Rapid summary for last-minute revision before your NEET UG Physics paper.

Simple Harmonic Motion (SHM) is periodic motion where the restoring force is directly proportional to the displacement from the mean position and opposite in direction: F = −kx.

The displacement follows a sinusoid: x(t) = A sin(ωt + φ), where A is amplitude, ω is angular frequency, and φ is the initial phase. Velocity and acceleration are sinusoidal too, separated by π/2 and π in phase respectively.

Must-remember formulas for NEET:

  • Spring-mass: T = 2π√(m/k)
  • Simple pendulum: T = 2π√(L/g) (small-angle approximation only)
  • Total energy: E = ½kA²
  • v_max = ωA, a_max = ω²A

High-yield tip: A body is at rest only at the extremes (x = ±A) where acceleration is maximum; v_max occurs at the mean position.

Springs in series give 1/k = 1/k₁ + 1/k₂; in parallel, k = k₁ + k₂. SHM also describes the LC circuit, which is why this chapter directly feeds into AC and wave problems.
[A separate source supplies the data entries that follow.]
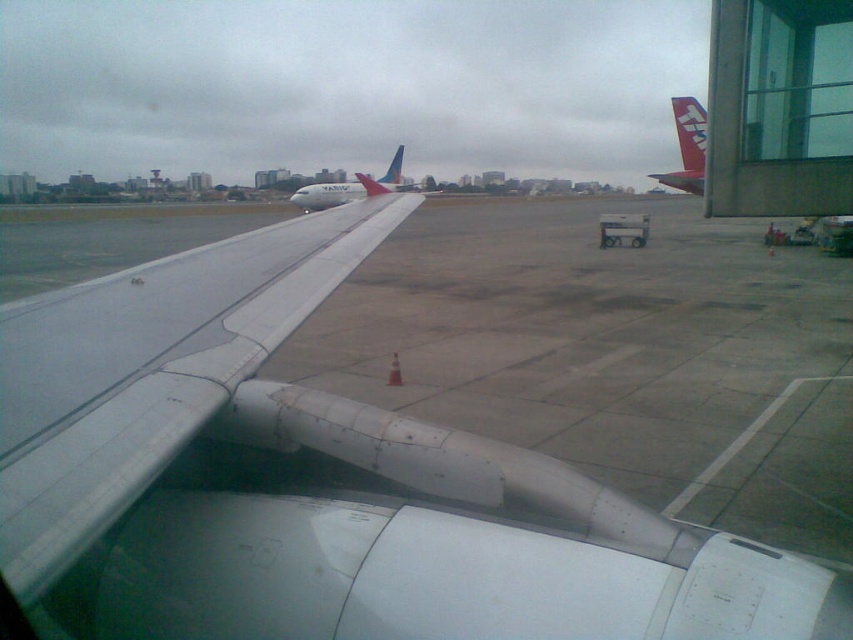 Question: Which point is closer to the camera?

Choices:
 (A) metallic silver wing at center
 (B) matte red tail at upper right

Answer: (A)

Question: Which of the following is the farthest from the observer?

Choices:
 (A) matte red tail at upper right
 (B) white glossy airplane at center
 (C) metallic gray wing at center
 (D) metallic silver wing at center

Answer: (B)

Question: Does metallic gray wing at center have a smaller size compared to white glossy airplane at center?

Choices:
 (A) yes
 (B) no

Answer: (A)

Question: Is metallic silver wing at center closer to the viewer compared to matte red tail at upper right?

Choices:
 (A) yes
 (B) no

Answer: (A)

Question: Does metallic silver wing at center have a lesser width compared to white glossy airplane at center?

Choices:
 (A) no
 (B) yes

Answer: (B)

Question: Which object is positioned farthest from the white glossy airplane at center?

Choices:
 (A) matte red tail at upper right
 (B) metallic silver wing at center

Answer: (B)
🟡 Standard — Regular Study (2d–2mo)

Standard content for students with a few days to months before NEET UG.

Defining condition and reference circle

SHM is defined by the single force law F = −kx. Any system obeying this linear restoring force executes SHM. Geometrically, SHM is the projection of uniform circular motion onto a diameter: a particle moving in a circle of radius A at constant angular speed ω has its x-coordinate trace out A sin(ωt + φ).

Phase relationships

Starting from x = A sin(ωt + φ), differentiating once and twice:

  • v = dx/dt = Aω cos(ωt + φ)
  • a = dv/dt = −Aω² sin(ωt + φ) = −ω²x

So v leads x by π/2, and a is π out of phase with x (a opposes displacement). This phase picture is the basis of most energy and graph-based NEET MCQs.

Time periods and energy

For a spring-mass system, substituting k = mω² into ω = √(k/m) gives T = 2π√(m/k). For a simple pendulum valid only when the angular swing θ ≲ 15°, T = 2π√(L/g). Total mechanical energy is constant: E = ½kA² = ½mω²A², continuously splitting between KE and PE.
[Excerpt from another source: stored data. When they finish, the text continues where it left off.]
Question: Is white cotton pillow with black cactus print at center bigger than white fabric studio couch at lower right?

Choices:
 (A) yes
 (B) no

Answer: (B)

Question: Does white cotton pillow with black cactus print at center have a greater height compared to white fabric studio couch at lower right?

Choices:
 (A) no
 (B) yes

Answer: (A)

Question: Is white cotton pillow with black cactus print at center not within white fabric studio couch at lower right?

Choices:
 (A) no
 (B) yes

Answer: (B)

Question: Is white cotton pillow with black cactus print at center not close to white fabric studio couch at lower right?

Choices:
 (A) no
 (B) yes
QuantityMean position (x = 0)Extreme position (x = ±A)
Displacement0±A
Velocityv_max = ωA0
Acceleration0a_max = ω²A
Kinetic energyMaximum (E)0
Potential energy0Maximum (E)

Typical NEET question patterns

Expect one MCQ testing: (1) the time-period formula for spring or pendulum, (2) phase-difference identification from graphs, (3) spring combinations (series/parallel), or (4) energy distribution between KE and PE at a given displacement.


🔴 Extended — Deep Study (3mo+)

Comprehensive coverage for students on a longer study timeline.

Generalised SHM and effective spring constant

Beyond a single spring, SHM arises in any system where the restoring “force-like” variable is linearly opposed to the displacement-like variable. This includes the torsional pendulum (τ = −Cθ, giving T = 2π√(I/C)), a liquid column in a U-tube oscillating vertically, and the LC circuit where charge q plays the role of x with effective k = 1/C and effective m = L, yielding T = 2π√(LC).

Spring combinations modifying T

When two springs of constants k₁ and k₂ are attached to the same mass:

  • Parallel (both stretched equally): k_eff = k₁ + k₂, so T decreases by a factor 1/√(1 + k₂/k₁).
  • Series (same force, additive extension): 1/k_eff = 1/k₁ + 1/k₂, so T increases.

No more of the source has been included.